Right around the same time, Arturo Di Modica and Reinhard Dachlauer created huge bronzes of bulls (and in Dachlauer’s case, including a bear to form a set) that now stand near Wall Street and the Frankfurt Stock Exchange, respectively. Dachlauer’s pair is not extensively documented on the Internet, but Di Modica’s bull has transcended its humble beginnings as guerrilla art to become world famous.
That’s right: Di Modica dropped the unsolicited “Charging Bull” on Wall Street like a takeout flyer, and it was briefly impounded before public outcry led to its present installation.
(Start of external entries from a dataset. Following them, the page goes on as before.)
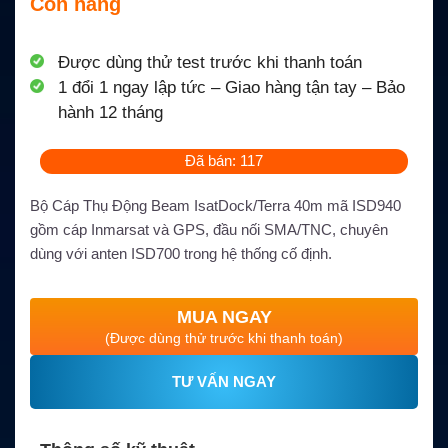
Còn hàng
Được dùng thử test trước khi thanh toán
1 đổi 1 ngay lập tức – Giao hàng tận tay – Bảo
hành 12 tháng
Đã bán: 117
Bộ Cáp Thụ Động Beam IsatDock/Terra 40m mã ISD940
gồm cáp Inmarsat và GPS, đầu nối SMA/TNC, chuyên
dùng với anten ISD700 trong hệ thống cố định.
MUA NGAY
(Được dùng thử trước khi thanh toán)
TƯ VẤN NGAY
Further extending the boldness of the project, Di Modica editioned the piece into five total—and who is surprised that the second bull sold is in Shanghai?
Dachlauer’s bull seems to lead a pretty chaste life, but Di Modica’s bull has been fondled on its plumbing so many times that the oxidized patina is regularly polished away. Its resplendent equipment shines like, well, so many Gold Mansacks, which is fitting as their headquarters is nearby. The Internet is silent on whether this trite and vulgar obeisance is spared Dachlauer’s bull.
They are both fine sculptures, technically speaking. But their whole raison d’être has been subject to a crescendo of questions. As the U.S. churns through its deadbeat-dalliance debt crisis and the Eurozone shudders under the weight of its own souring obligations, I have to wonder why so many civilizations worshiped kine into their twilight—and why artists rush to serve the handmaidens of their societies’ eclipse.